WORK TO BE COMPLETED - For each line below that contains the word "ChromeSetup", return that line.

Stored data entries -

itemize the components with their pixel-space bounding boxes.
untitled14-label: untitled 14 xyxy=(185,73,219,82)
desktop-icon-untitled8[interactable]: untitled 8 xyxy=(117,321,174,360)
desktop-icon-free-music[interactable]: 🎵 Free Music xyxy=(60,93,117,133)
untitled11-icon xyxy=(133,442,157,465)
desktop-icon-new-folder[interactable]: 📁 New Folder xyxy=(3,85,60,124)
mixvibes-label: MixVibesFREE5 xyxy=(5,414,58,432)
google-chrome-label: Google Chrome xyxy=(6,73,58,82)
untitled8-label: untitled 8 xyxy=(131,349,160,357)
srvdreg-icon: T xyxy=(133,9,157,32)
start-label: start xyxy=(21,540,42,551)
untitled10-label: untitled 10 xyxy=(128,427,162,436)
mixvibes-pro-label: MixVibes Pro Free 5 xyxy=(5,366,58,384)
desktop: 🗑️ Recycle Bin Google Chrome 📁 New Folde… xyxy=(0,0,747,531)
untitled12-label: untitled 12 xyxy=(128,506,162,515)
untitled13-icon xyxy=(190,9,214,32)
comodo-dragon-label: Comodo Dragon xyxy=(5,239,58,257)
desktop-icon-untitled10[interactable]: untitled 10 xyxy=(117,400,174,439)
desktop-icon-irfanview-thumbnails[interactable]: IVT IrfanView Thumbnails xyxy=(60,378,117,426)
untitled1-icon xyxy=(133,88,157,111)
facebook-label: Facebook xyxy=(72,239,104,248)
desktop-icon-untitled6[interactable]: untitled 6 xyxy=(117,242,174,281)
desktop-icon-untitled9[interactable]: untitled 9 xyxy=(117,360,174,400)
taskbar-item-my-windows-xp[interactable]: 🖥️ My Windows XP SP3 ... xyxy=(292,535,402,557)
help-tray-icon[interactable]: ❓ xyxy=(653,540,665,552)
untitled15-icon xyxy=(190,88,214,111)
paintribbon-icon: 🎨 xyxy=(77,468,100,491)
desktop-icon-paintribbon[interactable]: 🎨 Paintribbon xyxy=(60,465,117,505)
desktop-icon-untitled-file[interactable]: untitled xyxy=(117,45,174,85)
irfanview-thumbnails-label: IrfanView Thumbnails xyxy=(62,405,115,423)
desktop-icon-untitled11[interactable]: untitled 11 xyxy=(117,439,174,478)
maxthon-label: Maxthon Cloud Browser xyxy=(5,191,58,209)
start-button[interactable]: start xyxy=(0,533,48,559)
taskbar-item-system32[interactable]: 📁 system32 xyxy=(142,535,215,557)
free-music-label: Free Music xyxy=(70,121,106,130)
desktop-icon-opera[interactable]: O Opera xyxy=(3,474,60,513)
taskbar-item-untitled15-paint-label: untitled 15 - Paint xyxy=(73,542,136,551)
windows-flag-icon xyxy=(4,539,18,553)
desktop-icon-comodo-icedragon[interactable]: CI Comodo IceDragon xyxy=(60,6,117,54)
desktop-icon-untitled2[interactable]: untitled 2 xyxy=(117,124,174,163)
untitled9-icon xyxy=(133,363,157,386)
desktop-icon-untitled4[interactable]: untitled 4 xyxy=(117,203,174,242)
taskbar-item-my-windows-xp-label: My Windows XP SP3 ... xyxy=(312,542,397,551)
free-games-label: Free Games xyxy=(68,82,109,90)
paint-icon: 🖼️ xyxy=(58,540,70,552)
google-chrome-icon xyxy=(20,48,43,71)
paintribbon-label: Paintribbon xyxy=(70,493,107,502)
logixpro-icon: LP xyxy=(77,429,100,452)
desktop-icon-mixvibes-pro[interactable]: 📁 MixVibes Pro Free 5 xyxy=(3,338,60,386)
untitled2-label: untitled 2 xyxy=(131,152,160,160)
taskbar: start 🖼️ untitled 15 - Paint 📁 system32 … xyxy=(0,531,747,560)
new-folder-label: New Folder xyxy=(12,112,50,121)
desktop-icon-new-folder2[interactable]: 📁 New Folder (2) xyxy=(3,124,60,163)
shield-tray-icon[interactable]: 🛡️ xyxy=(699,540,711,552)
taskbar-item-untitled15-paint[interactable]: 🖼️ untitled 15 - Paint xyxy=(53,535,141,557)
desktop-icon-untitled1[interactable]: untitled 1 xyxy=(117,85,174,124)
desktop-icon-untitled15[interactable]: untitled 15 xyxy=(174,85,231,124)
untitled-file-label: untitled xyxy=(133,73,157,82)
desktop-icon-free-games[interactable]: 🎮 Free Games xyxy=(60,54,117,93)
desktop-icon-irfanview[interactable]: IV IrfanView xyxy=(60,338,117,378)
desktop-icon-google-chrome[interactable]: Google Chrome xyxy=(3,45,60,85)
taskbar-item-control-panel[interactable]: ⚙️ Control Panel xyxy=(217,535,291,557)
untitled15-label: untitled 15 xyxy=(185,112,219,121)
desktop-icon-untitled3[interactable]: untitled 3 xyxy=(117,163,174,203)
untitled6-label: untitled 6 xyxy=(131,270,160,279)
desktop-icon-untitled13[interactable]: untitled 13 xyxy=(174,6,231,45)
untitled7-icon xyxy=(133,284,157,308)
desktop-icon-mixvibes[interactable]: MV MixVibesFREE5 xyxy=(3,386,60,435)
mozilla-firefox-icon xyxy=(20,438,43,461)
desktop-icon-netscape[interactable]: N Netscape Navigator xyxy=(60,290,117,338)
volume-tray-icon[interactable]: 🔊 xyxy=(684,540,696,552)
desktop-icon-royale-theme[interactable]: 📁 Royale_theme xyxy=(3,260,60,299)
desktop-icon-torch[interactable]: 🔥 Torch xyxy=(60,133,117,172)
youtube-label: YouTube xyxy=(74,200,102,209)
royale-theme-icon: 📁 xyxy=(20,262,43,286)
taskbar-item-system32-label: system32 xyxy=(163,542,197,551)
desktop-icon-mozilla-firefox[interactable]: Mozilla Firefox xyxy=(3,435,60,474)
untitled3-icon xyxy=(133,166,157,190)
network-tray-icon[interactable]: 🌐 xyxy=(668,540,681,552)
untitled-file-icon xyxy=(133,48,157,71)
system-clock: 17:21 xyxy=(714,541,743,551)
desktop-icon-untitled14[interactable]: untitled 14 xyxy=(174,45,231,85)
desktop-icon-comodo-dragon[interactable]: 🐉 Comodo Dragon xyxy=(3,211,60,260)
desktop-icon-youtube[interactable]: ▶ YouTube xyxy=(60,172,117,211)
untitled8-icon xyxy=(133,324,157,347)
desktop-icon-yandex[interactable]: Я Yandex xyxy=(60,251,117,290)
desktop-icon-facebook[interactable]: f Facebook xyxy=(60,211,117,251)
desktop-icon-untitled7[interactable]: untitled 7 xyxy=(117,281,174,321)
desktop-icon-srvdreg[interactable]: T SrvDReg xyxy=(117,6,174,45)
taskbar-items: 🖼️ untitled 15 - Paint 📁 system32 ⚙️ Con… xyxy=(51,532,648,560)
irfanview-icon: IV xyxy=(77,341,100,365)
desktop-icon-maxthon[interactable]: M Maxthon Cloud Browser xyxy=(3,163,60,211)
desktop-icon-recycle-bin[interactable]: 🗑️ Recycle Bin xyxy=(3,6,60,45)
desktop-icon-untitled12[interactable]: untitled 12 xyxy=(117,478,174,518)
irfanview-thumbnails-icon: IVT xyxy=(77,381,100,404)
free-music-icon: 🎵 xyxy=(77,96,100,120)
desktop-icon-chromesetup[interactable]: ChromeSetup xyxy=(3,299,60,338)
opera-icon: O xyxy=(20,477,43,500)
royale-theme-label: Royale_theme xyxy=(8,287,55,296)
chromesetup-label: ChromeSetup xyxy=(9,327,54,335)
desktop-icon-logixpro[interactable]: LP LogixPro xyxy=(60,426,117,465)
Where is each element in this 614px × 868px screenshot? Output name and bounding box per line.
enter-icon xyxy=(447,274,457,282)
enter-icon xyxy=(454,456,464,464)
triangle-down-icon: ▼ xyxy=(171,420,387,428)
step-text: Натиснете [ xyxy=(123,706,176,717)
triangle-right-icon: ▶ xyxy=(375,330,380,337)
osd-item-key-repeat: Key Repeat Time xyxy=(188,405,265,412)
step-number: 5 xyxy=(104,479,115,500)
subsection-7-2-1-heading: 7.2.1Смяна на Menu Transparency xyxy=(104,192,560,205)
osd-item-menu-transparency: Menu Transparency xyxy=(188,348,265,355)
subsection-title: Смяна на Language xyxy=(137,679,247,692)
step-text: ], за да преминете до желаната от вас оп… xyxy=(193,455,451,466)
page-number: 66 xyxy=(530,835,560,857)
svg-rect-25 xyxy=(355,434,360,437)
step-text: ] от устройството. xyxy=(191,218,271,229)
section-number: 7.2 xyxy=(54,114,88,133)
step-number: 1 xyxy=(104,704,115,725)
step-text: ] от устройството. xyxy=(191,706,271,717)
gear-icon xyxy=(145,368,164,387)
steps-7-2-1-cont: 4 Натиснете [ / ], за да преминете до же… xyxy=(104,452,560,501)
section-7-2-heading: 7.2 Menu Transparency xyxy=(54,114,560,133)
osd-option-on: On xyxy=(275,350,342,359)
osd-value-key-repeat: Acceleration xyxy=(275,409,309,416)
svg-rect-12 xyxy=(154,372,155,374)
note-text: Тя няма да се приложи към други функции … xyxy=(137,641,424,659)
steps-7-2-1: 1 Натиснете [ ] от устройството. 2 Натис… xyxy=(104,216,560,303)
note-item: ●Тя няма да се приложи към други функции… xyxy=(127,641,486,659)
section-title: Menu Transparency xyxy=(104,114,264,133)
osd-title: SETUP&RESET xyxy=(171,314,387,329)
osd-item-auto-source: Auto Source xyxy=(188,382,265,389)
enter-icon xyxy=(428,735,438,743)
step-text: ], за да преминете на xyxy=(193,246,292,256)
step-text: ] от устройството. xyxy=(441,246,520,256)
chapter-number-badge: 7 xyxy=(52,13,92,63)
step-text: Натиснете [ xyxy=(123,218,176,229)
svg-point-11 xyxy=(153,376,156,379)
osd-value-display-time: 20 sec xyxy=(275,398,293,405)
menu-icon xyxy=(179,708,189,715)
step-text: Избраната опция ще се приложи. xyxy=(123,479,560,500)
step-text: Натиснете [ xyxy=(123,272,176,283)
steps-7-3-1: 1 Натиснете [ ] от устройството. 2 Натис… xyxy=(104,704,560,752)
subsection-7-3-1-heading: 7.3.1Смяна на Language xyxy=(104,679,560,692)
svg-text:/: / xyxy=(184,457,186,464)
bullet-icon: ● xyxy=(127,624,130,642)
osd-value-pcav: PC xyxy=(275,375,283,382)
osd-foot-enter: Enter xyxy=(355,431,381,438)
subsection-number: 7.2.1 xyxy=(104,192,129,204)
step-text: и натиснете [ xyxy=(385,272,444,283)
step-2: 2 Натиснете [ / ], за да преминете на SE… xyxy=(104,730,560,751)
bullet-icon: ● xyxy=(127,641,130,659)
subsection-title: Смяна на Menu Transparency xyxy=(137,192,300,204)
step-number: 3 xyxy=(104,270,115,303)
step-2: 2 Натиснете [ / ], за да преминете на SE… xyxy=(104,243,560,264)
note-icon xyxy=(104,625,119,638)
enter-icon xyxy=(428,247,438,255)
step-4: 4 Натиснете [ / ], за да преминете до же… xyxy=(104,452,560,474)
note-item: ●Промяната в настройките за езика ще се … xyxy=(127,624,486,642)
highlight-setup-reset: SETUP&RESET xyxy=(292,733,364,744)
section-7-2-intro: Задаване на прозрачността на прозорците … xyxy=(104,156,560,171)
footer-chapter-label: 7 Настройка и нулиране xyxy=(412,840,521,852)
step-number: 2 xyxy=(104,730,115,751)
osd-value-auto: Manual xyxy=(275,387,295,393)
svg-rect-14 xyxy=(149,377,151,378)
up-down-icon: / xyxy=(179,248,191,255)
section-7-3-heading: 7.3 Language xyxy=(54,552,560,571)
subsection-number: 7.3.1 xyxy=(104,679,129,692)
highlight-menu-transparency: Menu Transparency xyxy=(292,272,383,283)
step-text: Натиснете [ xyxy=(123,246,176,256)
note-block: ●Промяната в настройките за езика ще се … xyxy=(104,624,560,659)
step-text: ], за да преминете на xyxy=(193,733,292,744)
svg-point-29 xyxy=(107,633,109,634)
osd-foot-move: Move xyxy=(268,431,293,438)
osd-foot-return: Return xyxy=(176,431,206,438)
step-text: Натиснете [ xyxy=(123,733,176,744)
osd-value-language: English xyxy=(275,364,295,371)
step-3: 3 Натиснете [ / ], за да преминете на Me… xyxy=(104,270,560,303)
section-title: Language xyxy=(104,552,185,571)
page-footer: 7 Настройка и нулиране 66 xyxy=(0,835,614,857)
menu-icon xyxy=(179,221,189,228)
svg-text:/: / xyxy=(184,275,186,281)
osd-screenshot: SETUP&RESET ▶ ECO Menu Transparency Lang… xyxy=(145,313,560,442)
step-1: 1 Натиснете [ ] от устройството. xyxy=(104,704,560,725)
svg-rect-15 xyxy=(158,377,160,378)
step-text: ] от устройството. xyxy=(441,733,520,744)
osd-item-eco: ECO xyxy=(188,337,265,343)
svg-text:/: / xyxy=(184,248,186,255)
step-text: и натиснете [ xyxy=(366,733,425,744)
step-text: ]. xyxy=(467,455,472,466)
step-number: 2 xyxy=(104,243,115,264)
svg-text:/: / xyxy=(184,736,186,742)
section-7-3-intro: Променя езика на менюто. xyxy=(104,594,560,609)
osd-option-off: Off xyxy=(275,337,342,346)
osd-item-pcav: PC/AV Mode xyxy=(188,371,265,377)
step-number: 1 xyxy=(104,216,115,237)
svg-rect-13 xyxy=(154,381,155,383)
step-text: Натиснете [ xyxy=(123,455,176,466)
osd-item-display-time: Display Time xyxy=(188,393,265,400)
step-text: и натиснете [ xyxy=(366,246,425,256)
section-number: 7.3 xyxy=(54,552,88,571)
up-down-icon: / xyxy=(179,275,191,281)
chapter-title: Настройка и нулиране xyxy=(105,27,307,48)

YOUR RESPONSE -
desktop-icon-chromesetup[interactable]: ChromeSetup xyxy=(3,299,60,338)
chromesetup-label: ChromeSetup xyxy=(9,327,54,335)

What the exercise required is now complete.